SUPPLIED DATA:
+--

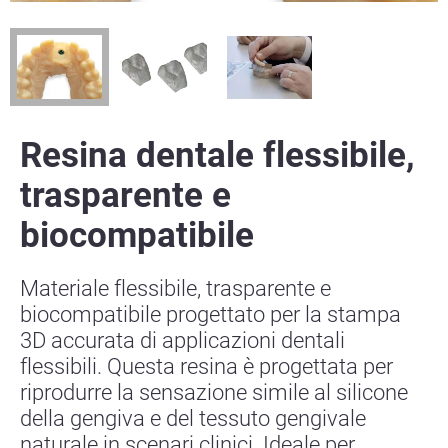
Resina dentale flessibile,
trasparente e
biocompatibile
Materiale flessibile, trasparente e
biocompatibile progettato per la stampa
3D accurata di applicazioni dentali
flessibili. Questa resina è progettata per
riprodurre la sensazione simile al silicone
della gengiva e del tessuto gengivale
naturale in scenari clinici. Ideale per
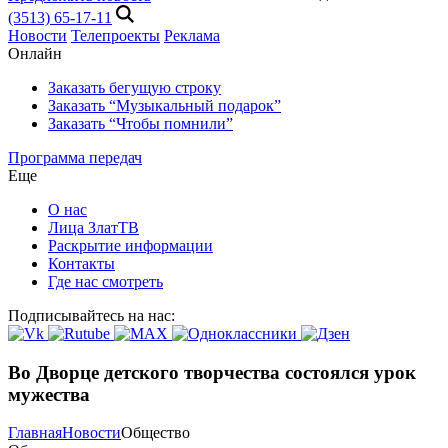
(3513) 65-17-11
Новости
Телепроекты
Реклама
Онлайн
Заказать бегущую строку
Заказать “Музыкальный подарок”
Заказать “Чтобы помнили”
Программа передач
Еще
О нас
Лица ЗлатТВ
Раскрытие информации
Контакты
Где нас смотреть
Подписывайтесь на нас:
Во Дворце детского творчества состоялся урок
мужества
Главная
Новости
Общество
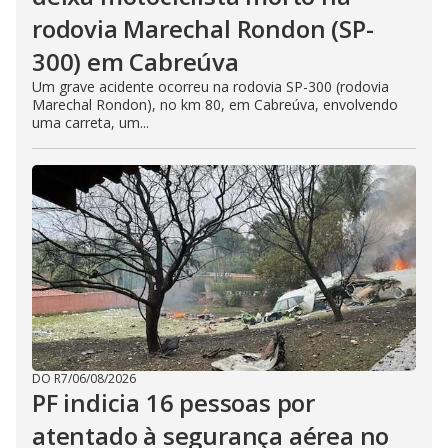
rodovia Marechal Rondon (SP-
300) em Cabreúva
Um grave acidente ocorreu na rodovia SP-300 (rodovia
Marechal Rondon), no km 80, em Cabreúva, envolvendo
uma carreta, um...
DO R7
/
06/08/2026
PF indicia 16 pessoas por
atentado à segurança aérea no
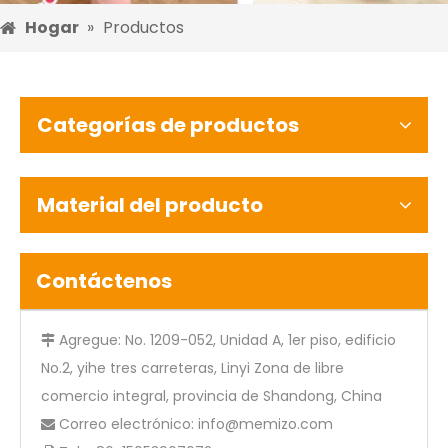
Hogar
»
Productos
Categorías de productos
Material del producto
Contáctenos
Agregue: No. 1209-052, Unidad A, 1er piso, edificio

No.2, yihe tres carreteras, Linyi Zona de libre
comercio integral, provincia de Shandong, China
Correo electrónico:
info@memizo.com

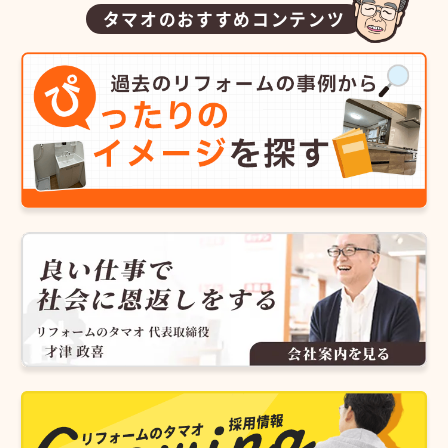
タマオのおすすめコンテンツ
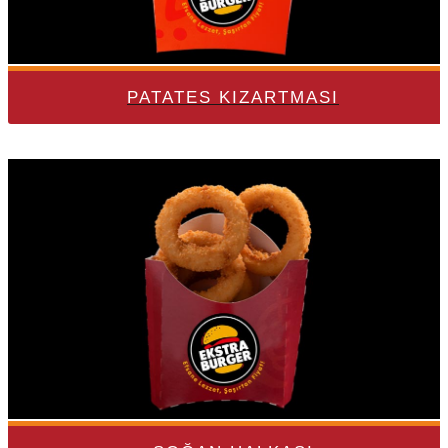
PATATES KIZARTMASI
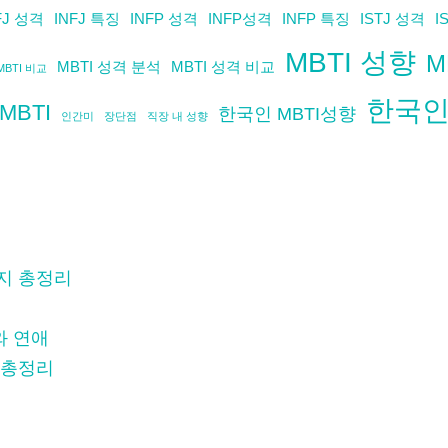
FJ 성격
INFJ 특징
INFP 성격
INFP성격
INFP 특징
ISTJ 성격
I
MBTI 성향
M
MBTI 성격 분석
MBTI 성격 비교
MBTI 비교
한국인 
MBTI
한국인 MBTI성향
인간미
장단점
직장 내 성향
지 총정리
이와 연애
성향 총정리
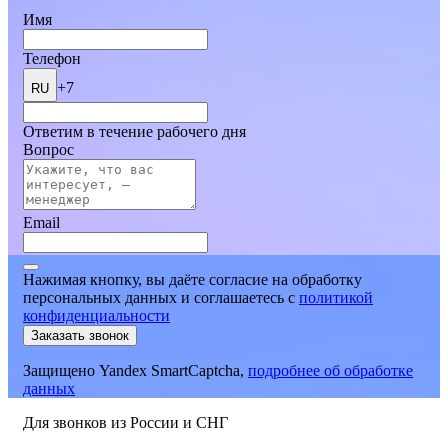
Имя
Телефон
+7
RU
Ответим в течение рабочего дня
Вопрос
Email
Нажимая кнопку, вы даёте согласие на обработку
персональных данных и соглашаетесь
c
политикой
конфиденциальности
Заказать звонок
Защищено Yandex SmartCaptcha,
подробнее об обработке
данных
Для звонков из России и СНГ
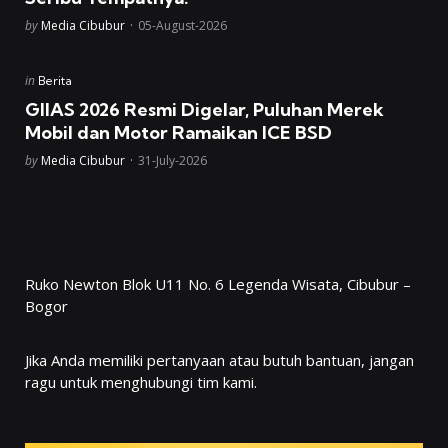
Posted
by
Media Cibubur
05-August-2026
Posted
in
Berita
in
GIIAS 2026 Resmi Digelar, Puluhan Merek
Mobil dan Motor Ramaikan ICE BSD
Posted
by
Media Cibubur
31-July-2026
Ruko Newton Blok U11 No. 6 Legenda Wisata, Cibubur –
Bogor
Jika Anda memiliki pertanyaan atau butuh bantuan, jangan
ragu untuk menghubungi tim kami.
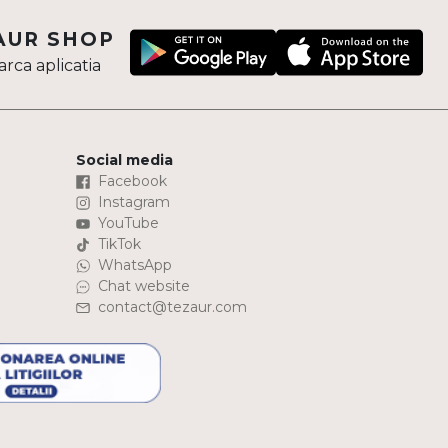
AUR SHOP
rca aplicatia
Social media
Facebook
Instagram
YouTube
TikTok
WhatsApp
Chat website
contact@tezaur.com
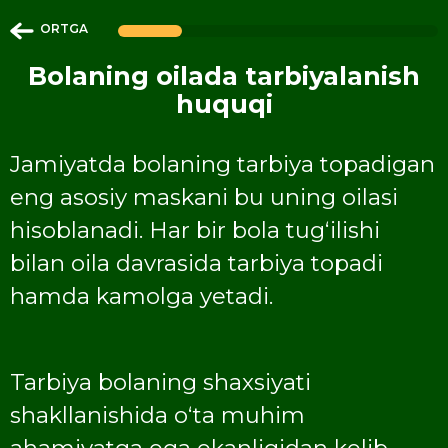
ORTGA
Bolaning oilada tarbiyalanish
huquqi
Jamiyatda bolaning tarbiya topadigan
eng asosiy maskani bu uning oilasi
hisoblanadi. Har bir bola tugʻilishi
bilan oila davrasida tarbiya topadi
hamda kamolga yetadi.
Tarbiya bolaning shaxsiyati
shakllanishida oʻta muhim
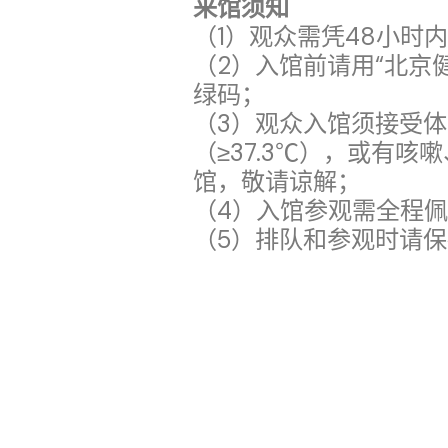
来馆须知
（1）观众需凭48小时
（2）入馆前请用“北京
绿码；
（3）观众入馆须接受
（≥37.3℃），或有
馆，敬请谅解；
（4）入馆参观需全程
（5）排队和参观时请保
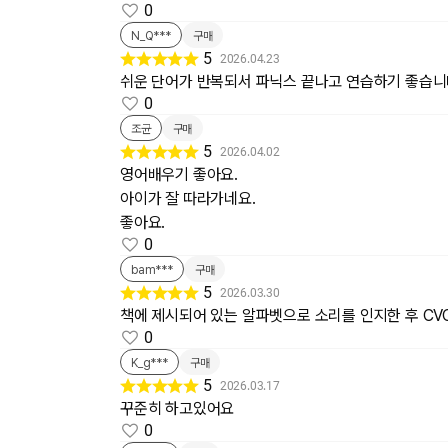
0
N_Q***
구매
5
2026.04.23
쉬운 단어가 반복되서 파닉스 끝나고 연습하기 좋습
0
조균
구매
5
2026.04.02
영어배우기 좋아요.
아이가 잘 따라가네요.
좋아요.
0
bam***
구매
5
2026.03.30
책에 제시되어 있는 알파벳으로 소리를 인지한 후 CVC
0
K_g***
구매
5
2026.03.17
꾸준히 하고있어요
0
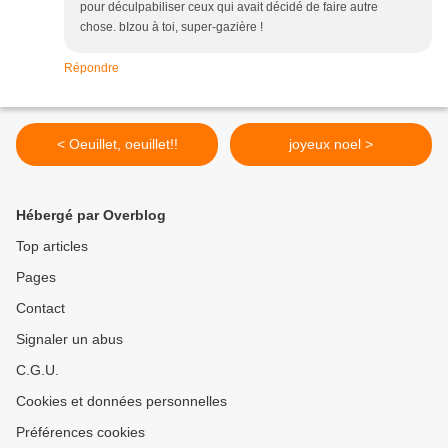
pour déculpabiliser ceux qui avait décidé de faire autre
chose. bIzou à toi, super-gazière !
Répondre
< Oeuillet, oeuillet!!
joyeux noel >
Hébergé par Overblog
Top articles
Pages
Contact
Signaler un abus
C.G.U.
Cookies et données personnelles
Préférences cookies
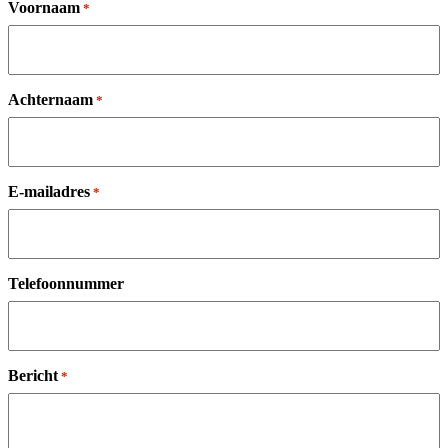
Voornaam
*
Achternaam
*
E-mailadres
*
Telefoonnummer
Bericht
*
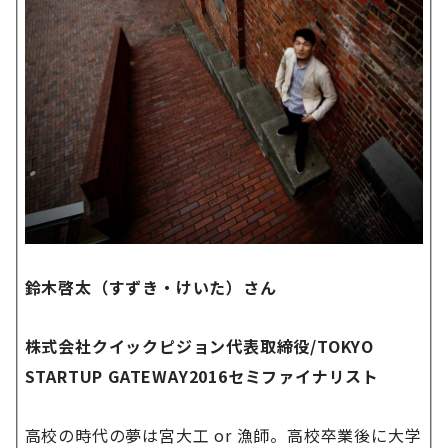
鈴木啓太（すずき・けいた）さん
株式会社クイックピジョン代表取締役/TOKYO
STARTUP GATEWAY2016セミファイナリスト
高校の時代の夢は宮大工 or 漁師。高校卒業後に大学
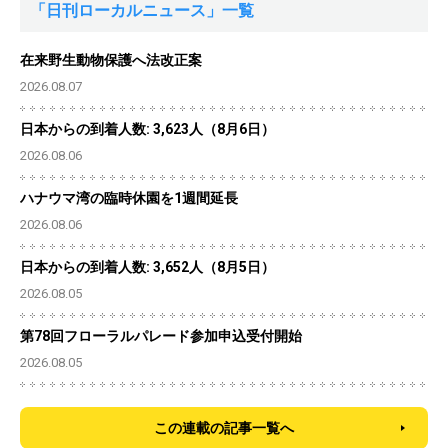
「日刊ローカルニュース」一覧
在来野生動物保護へ法改正案
2026.08.07
日本からの到着人数: 3,623人（8月6日）
2026.08.06
ハナウマ湾の臨時休園を1週間延長
2026.08.06
日本からの到着人数: 3,652人（8月5日）
2026.08.05
第78回フローラルパレード参加申込受付開始
2026.08.05
この連載の記事一覧へ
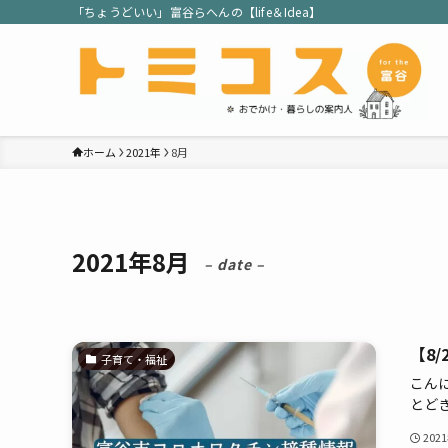
「ちょうどいい」富谷らへんの【life＆Idea】
ホーム
2021年
8月
2021年8月
– date –
【8
子育て・福祉
こんに
とどき.
202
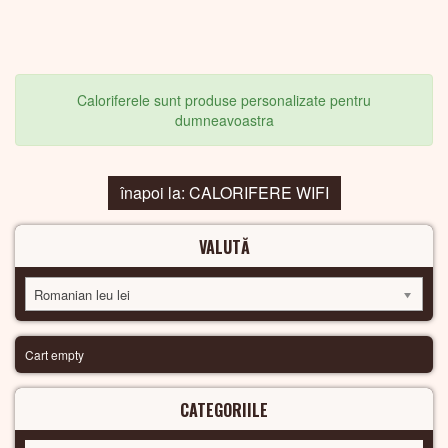
Caloriferele sunt produse personalizate pentru
dumneavoastra
înapoi la: CALORIFERE WIFI
VALUTĂ
Romanian leu lei
Cart empty
CATEGORIILE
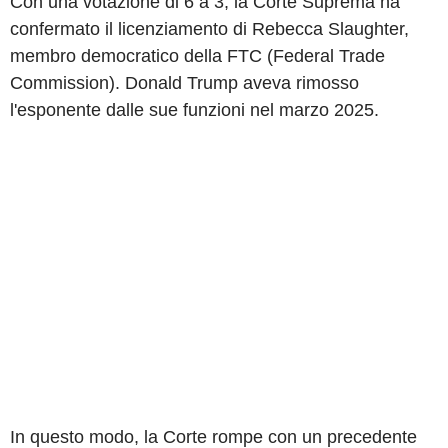
Con una votazione di 6 a 3, la Corte Suprema ha
confermato il licenziamento di Rebecca Slaughter,
membro democratico della FTC (Federal Trade
Commission). Donald Trump aveva rimosso
l'esponente dalle sue funzioni nel marzo 2025.
In questo modo, la Corte rompe con un precedente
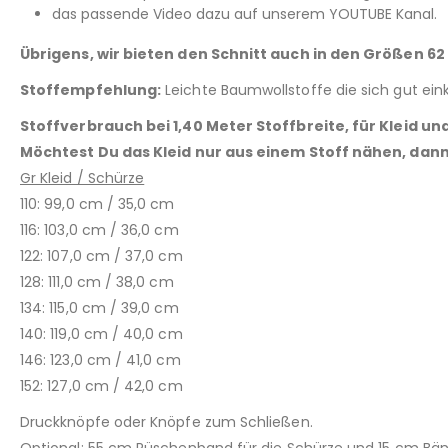
das passende Video dazu auf unserem YOUTUBE Kanal.
Übrigens, wir bieten den Schnitt auch in den Größen 62
Stoffempfehlung:
Leichte Baumwollstoffe die sich gut eink
Stoffverbrauch bei 1,40 Meter Stoffbreite, für Kleid u
Möchtest Du das Kleid nur aus einem Stoff nähen, dan
Gr Kleid / Schürze
110: 99,0 cm / 35,0 cm
116: 103,0 cm / 36,0 cm
122: 107,0 cm / 37,0 cm
128: 111,0 cm / 38,0 cm
134: 115,0 cm / 39,0 cm
140: 119,0 cm / 40,0 cm
146: 123,0 cm / 41,0 cm
152: 127,0 cm / 42,0 cm
Druckknöpfe oder Knöpfe zum Schließen.
Optional: 55 cm Rüschenband für die Schürze und 15 cm Bänd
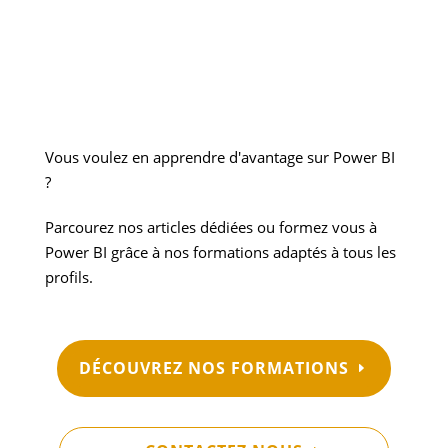
Vous voulez en apprendre d'avantage sur Power BI
?
Parcourez nos articles dédiées ou formez vous à
Power BI grâce à nos formations adaptés à tous les
profils.
DÉCOUVREZ NOS FORMATIONS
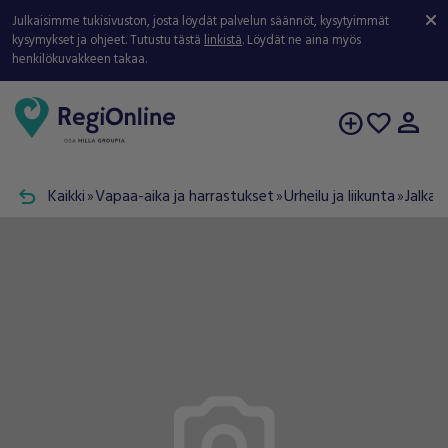
Julkaisimme tukisivuston, josta löydät palvelun säännöt, kysytyimmät
kysymykset ja ohjeet. Tutustu tästä
linkistä
. Löydät ne aina myös
henkilökuvakkeen takaa.
person
add_circle
favorite
undo
Kaikki
Vapaa-aika ja harrastukset
Urheilu ja liikunta
Jalkap
double_arrow
double_arrow
double_arrow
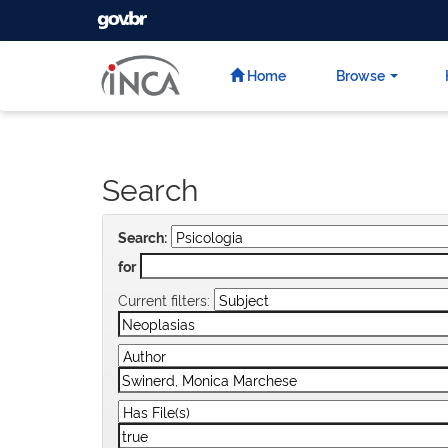
GOVBR
Skip
navigation
Home
Browse
Search
Search:
for
Current filters:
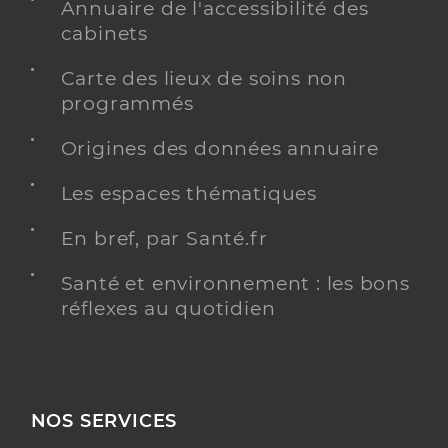
Annuaire de l'accessibilité des
cabinets
Carte des lieux de soins non
programmés
Origines des données annuaire
Les espaces thématiques
En bref, par Santé.fr
Santé et environnement : les bons
réflexes au quotidien
NOS SERVICES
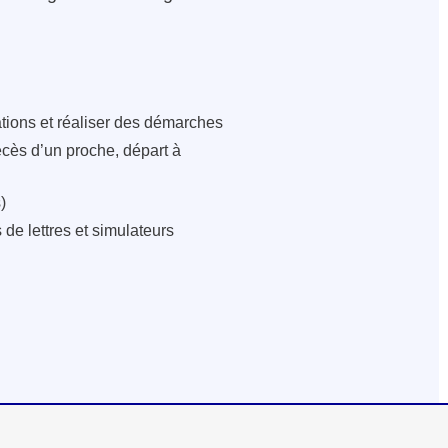
ations et réaliser des démarches
écès d’un proche, départ à
)
de lettres et simulateurs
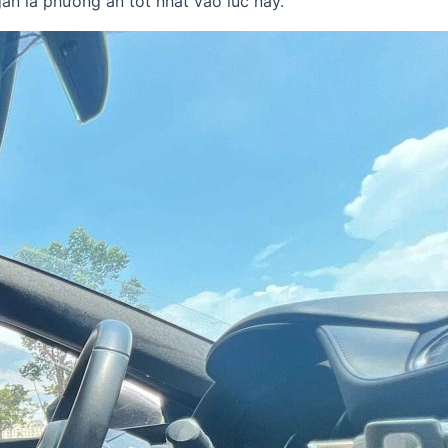
gắn là phương án tốt nhất vào lúc này.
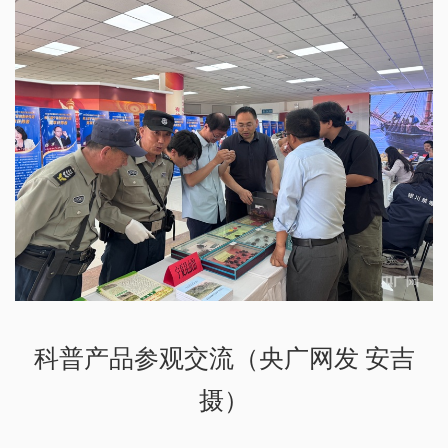
科普产品参观交流（央广网发 安吉
摄）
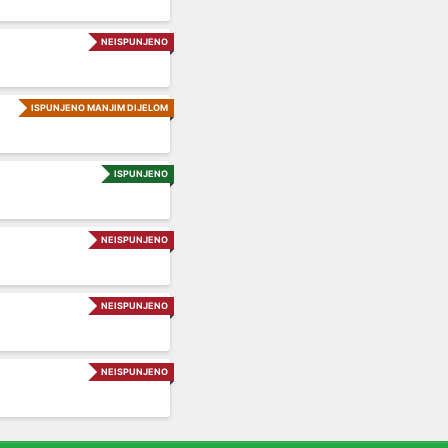
NEISPUNJENO
ISPUNJENO MANJIM DIJELOM
ISPUNJENO
NEISPUNJENO
NEISPUNJENO
NEISPUNJENO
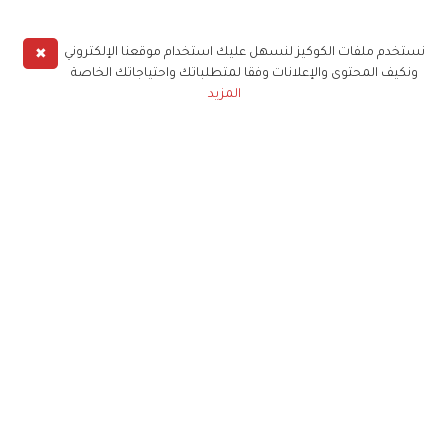
✖
نستخدم ملفات الكوكيز لنسهل عليك استخدام موقعنا الإلكتروني
ونكيف المحتوى والإعلانات وفقا لمتطلباتك واحتياجاتك الخاصة
المزيد
حملوا تطبيق
زهرة الخليج
الاشتراك للحصول على ملخص أسبوعي على بريدك
الإلكتروني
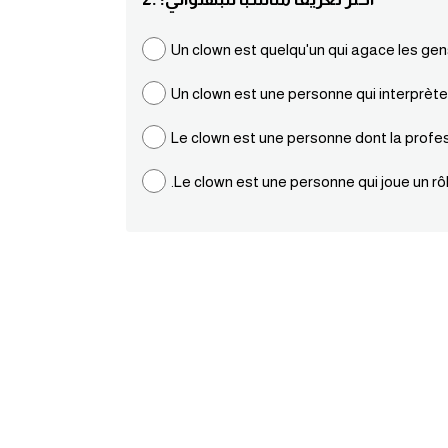
Un clown est quelqu'un qui agace les gen
Un clown est une personne qui interprète 
Le clown est une personne dont la profess
.Le clown est une personne qui joue un r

+--

WHAT IS NEEDED:
Your task is to transcribe, with no changes, only the lines of the listing above that lie between the line holding "das passende Video" and the line holding "Gr Kleid / Schürze", inclusive.

SOLUTION FOR THIS EXERCISE:
das passende Video dazu auf unserem YOUTUBE Kanal.
Übrigens, wir bieten den Schnitt auch in den Größen 62
Stoffempfehlung:
Leichte Baumwollstoffe die sich gut eink
Stoffverbrauch bei 1,40 Meter Stoffbreite, für Kleid u
Möchtest Du das Kleid nur aus einem Stoff nähen, dan
Gr Kleid / Schürze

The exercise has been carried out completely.